Les All Blacks, joueurs de l’équipe nationale de rugby de Nouvelle-Zélande, constituent une véritable légende du sport. Dès sa création à la fin du XIXème siècle, la sélection enchaîne rapidement les victoires grâce à leur jeu spectaculaire axé sur la puissance physique des contacts et la vitesse d’exécution des passes. La création de grands événements internationaux au cours du XXème siècle leur permet d’affronter régulièrement les autres sélections nationales et de se démarquer comme étant la nation du rugby par excellence.
Le XV de France affronte la Nouvelle-Zélande, ce vendredi soir (21 h 15), au Stade de France, en ouverture de la Coupe du monde de rugby. Les Bleus voudront frapper d’entrée face aux All Blacks.
Pourquoi les All Blacks sont si forts 🏉 Coupe du monde de rugby 2023
La Genèse d'une Équipe et d'une Couleur Emblématique
L’histoire des All Blacks commence réellement en 1905 avec leur première tournée internationale sous le nom de « The Originals ». Lors de cette tournée en Grande-Bretagne, en France et aux États-Unis, l’équipe remporta 34 de ses 35 rencontres, affirmant rapidement sa place sur la scène internationale. À l’époque, ces joueurs qui venaient souvent de milieux modestes, pratiquaient le rugby sans en faire leur profession.

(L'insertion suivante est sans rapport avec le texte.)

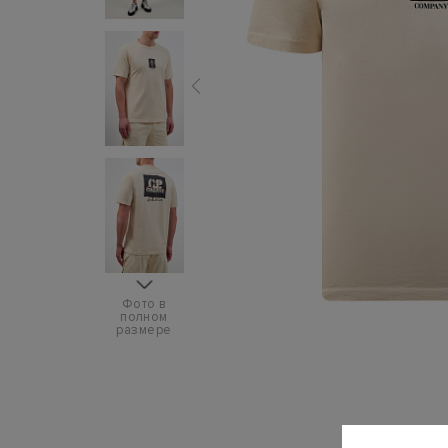
Фото в
полном
размере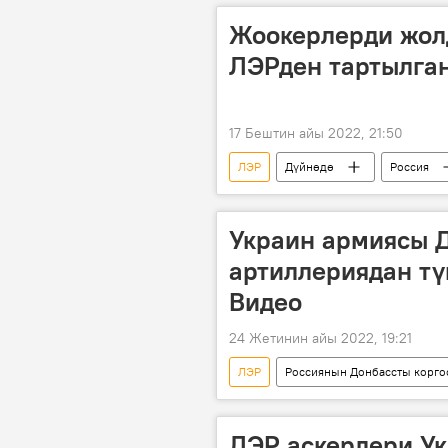
Жоокерлерди жолд
ЛЭРден тартылга
17 Бештин айы 2022, 21:50
ЛЭР
Дүйнөдө
Россия
Россиянын Донбассты коргоо боюнч
Украин армиясы 
артиллериядан тү
Видео
24 Жетинин айы 2022, 19:21
ЛЭР
Россиянын Донбассты корго
аткылоо
Донецк
"
ДЭР аскерлери У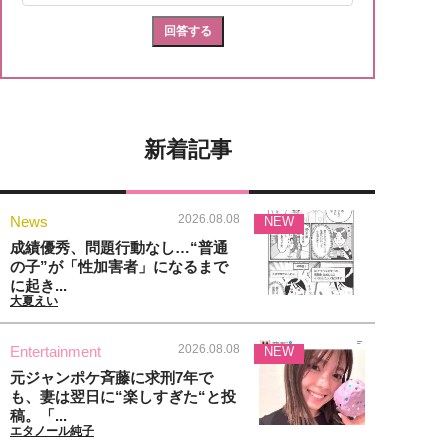
新着記事
2026.08.08
News
NEW
成績優秀、問題行動なし…“普通
の子”が「性加害者」になるまで
に起き...
大夏えい
2026.08.08
Entertainment
NEW
元ジャンポケ斉藤に求刑7年で
も、妻は翌日に“楽しすぎた“と投
稿。「...
エタノール純子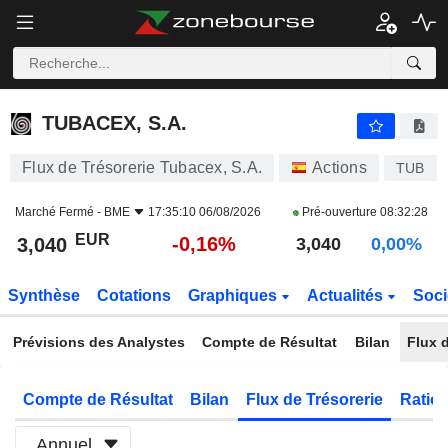
TUBACEX, S.A.
3,040
€
-0,16%
TUBACEX, S.A.
Flux de Trésorerie Tubacex, S.A.
Actions
TUB
Marché Fermé -
BME
17:35:10 06/08/2026
Pré-ouverture
08:32:28
EUR
-0,16%
3,040
3,040
0,00%
Synthèse
Cotations
Graphiques
Actualités
Soci
Prévisions des Analystes
Compte de Résultat
Bilan
Flux d
Compte de Résultat
Bilan
Flux de Trésorerie
Ratios
Annuel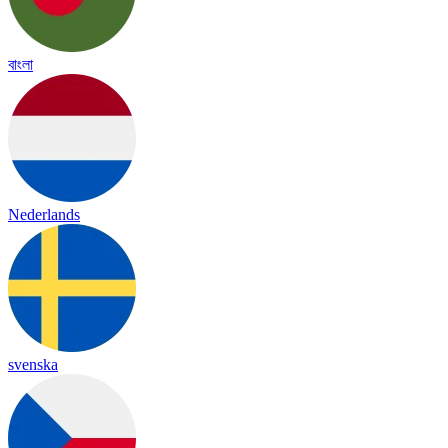
বাংলা
Nederlands
svenska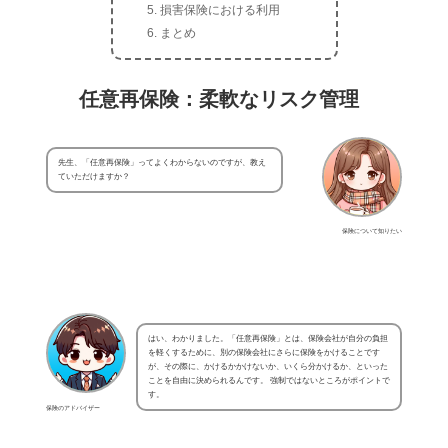
損害保険における利用
まとめ
任意再保険：柔軟なリスク管理
先生、「任意再保険」ってよくわからないのですが、教え
ていただけますか？
保険について知りたい
はい、わかりました。「任意再保険」とは、保険会社が自分の負担
を軽くするために、別の保険会社にさらに保険をかけることです
が、その際に、かけるかかけないか、いくら分かけるか、といった
ことを自由に決められるんです。 強制ではないところがポイントで
す。
保険のアドバイザー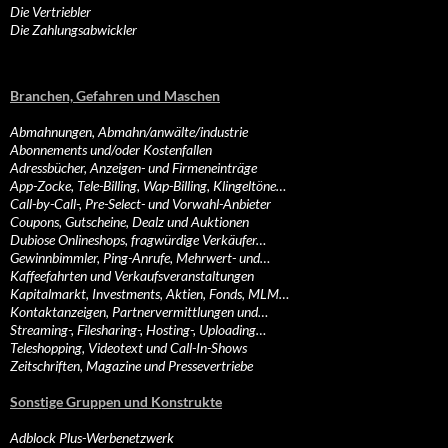
Die Vertriebler
Die Zahlungsabwickler
Branchen, Gefahren und Maschen
Abmahnungen, Abmahn/anwälte/industrie
Abonnements und/oder Kostenfallen
Adressbücher, Anzeigen- und Firmeneinträge
App-Zocke, Tele-Billing, Wap-Billing, Klingeltöne…
Call-by-Call-, Pre-Select- und Vorwahl-Anbieter
Coupons, Gutscheine, Dealz und Auktionen
Dubiose Onlineshops, fragwürdige Verkäufer…
Gewinnbimmler, Ping-Anrufe, Mehrwert- und…
Kaffeefahrten und Verkaufsveranstaltungen
Kapitalmarkt, Investments, Aktien, Fonds, MLM…
Kontaktanzeigen, Partnervermittlungen und…
Streaming-, Filesharing-, Hosting-, Uploading…
Teleshopping, Videotext und Call-In-Shows
Zeitschriften, Magazine und Pressevertriebe
Sonstige Gruppen und Konstrukte
Adblock Plus-Werbenetzwerk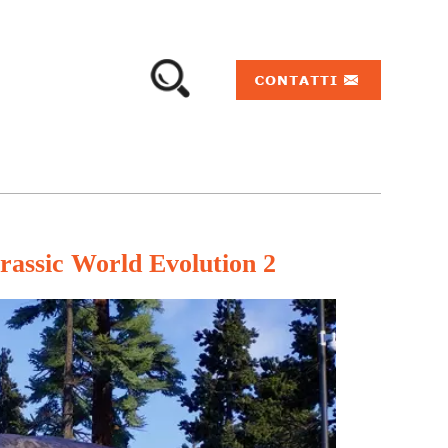
rassic World Evolution 2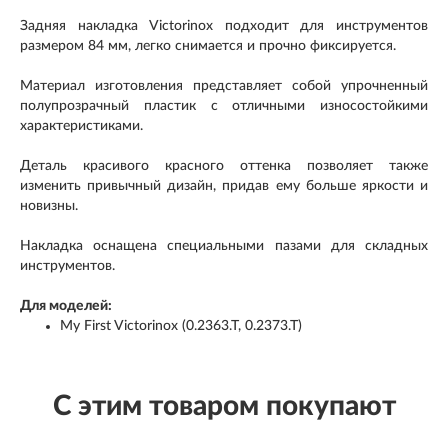
Задняя накладка Victorinox подходит для инструментов
размером 84 мм, легко снимается и прочно фиксируется.
Материал изготовления представляет собой упрочненный
полупрозрачный пластик с отличными износостойкими
характеристиками.
Деталь красивого красного оттенка позволяет также
изменить привычный дизайн, придав ему больше яркости и
новизны.
Накладка оснащена специальными пазами для складных
инструментов.
Для моделей:
My First Victorinox (0.2363.T, 0.2373.T)
С этим товаром покупают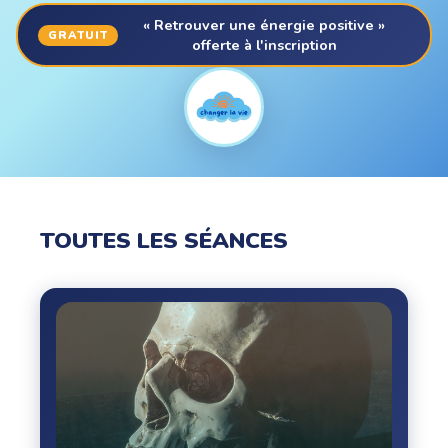
« Retrouver une énergie positive »
GRATUIT
offerte à l'inscription
TOUTES LES SÉANCES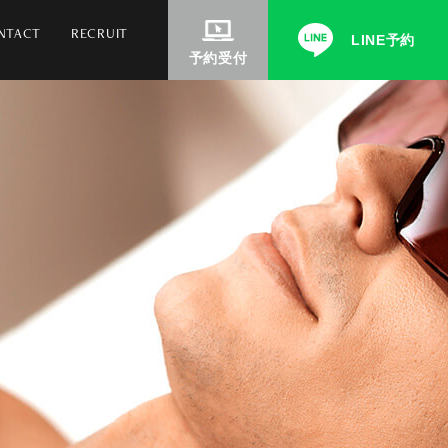
NTACT
RECRUIT
LINE予約
予約受付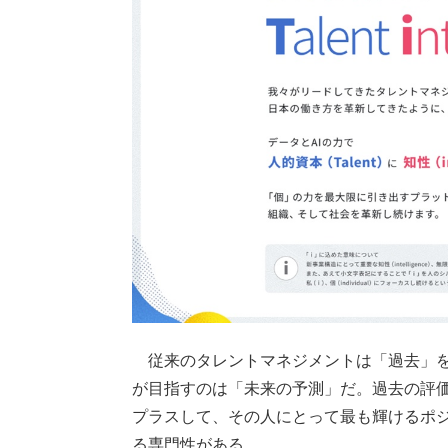
従来のタレントマネジメントは「過去」を
が目指すのは「未来の予測」だ。過去の評
プラスして、その人にとって最も輝けるポジ
る専門性がある。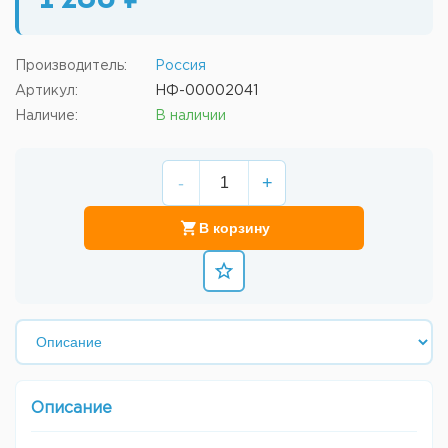
1 280 ₽
Производитель:
Россия
Артикул:
НФ-00002041
Наличие:
В наличии
-
+
В корзину
Описание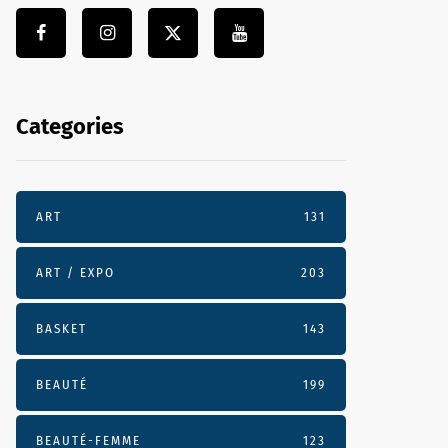
Categories
ART
131
ART / EXPO
203
BASKET
143
BEAUTÉ
199
BEAUTÉ-FEMME
123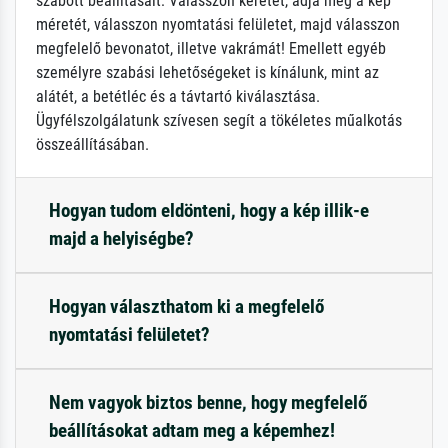
szabott beállításait: Válasszon keretet, adja meg a kép
méretét, válasszon nyomtatási felületet, majd válasszon
megfelelő bevonatot, illetve vakrámát! Emellett egyéb
személyre szabási lehetőségeket is kínálunk, mint az
alátét, a betétléc és a távtartó kiválasztása.
Ügyfélszolgálatunk szívesen segít a tökéletes műalkotás
összeállításában.
Hogyan tudom eldönteni, hogy a kép illik-e
majd a helyiségbe?
Hogyan választhatom ki a megfelelő
nyomtatási felületet?
Nem vagyok biztos benne, hogy megfelelő
beállításokat adtam meg a képemhez!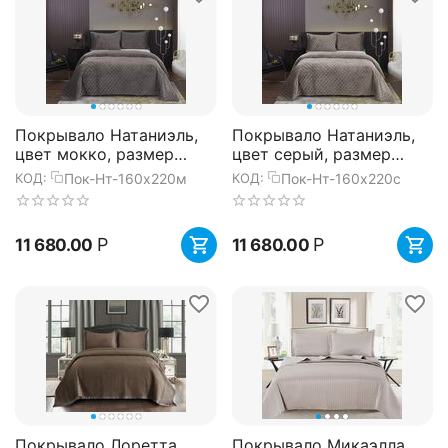
Покрывало Натаниэль,
Покрывало Натаниэль,
цвет мокко, размер
цвет серый, размер
160х220, Sofi de Marko
160х220, Sofi de Marko
Пок-Нт-160х220м
Пок-Нт-160х220с
КОД:
КОД:
Р
Р
11 680.00
11 680.00
Покрывало Лоретта,
Покрывало Микаэлла,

Le nom « All Blacks » naît à cette époque. Son origine remonte à 1893, lorsque la Nouvelle-Zélande inaugure un équipement entièrement noir, orné d’un col et de boutons blancs, marquant le début d’une tradition qui ne s’est plus jamais démentie. À l’arrivée des rugbymen, le premier demande au second la couleur de leur uniforme. Le joueur répond alors « Nous sommes tout en noir » .
En effet, l'équipe de rugby à XV de Nouvelle-Zélande fait corps avec sa tenue depuis la mythique tournée de 1905-06. Cette saison-là, les joueurs néo-zélandais quittent pour la première fois leur continent pour évoluer en Grande-Bretagne en 1905 puis en France et en Amérique du Nord en 1906. Ce sont les quotidiens britanniques, en plein essor, qui vont populariser l'expression de "All Blacks" dans leurs comptes-rendus.
En 1955, un joueur de cette première tournée explique que le terme de "All Blacks" est né... d'une erreur typographique. Mais plus que la qualité du jeu, c'est bel et bien la nature de la couleur qui semble avoir été à l'origine de ce surnom. Ce ne serait pas illogique puisqu'en 1905, les Néo-Zélandais jouent déjà en noir depuis une dizaine d'année. Depuis, cette couleur ne les a jamais quittés, à quelques exceptions près, lors de Coupes du monde. En 1995, les Blacks avaient joué en blanc contre l'Ecosse.

Les All Blacks effectuant le haka avant un match. Image: Wikimedia Commons
Le Noir, Plus qu'une Couleur : Un Hommage à la Culture Maori
Certains journalistes sportifs font porter le deuil de leurs adversaires aux All Blacks en alléguant que le noir symboliserait la tristesse ou la mort des équipes adverses. Cette interprétation, si elle prête à sensation, ne résiste pas à l’examen historique. En réalité, le choix de la couleur noire répond à un hommage profond à la culture maorie. Chez les Maoris, le noir représente la vie, la fécondité et l’élément primordial du monde, Te Pō, avant la création .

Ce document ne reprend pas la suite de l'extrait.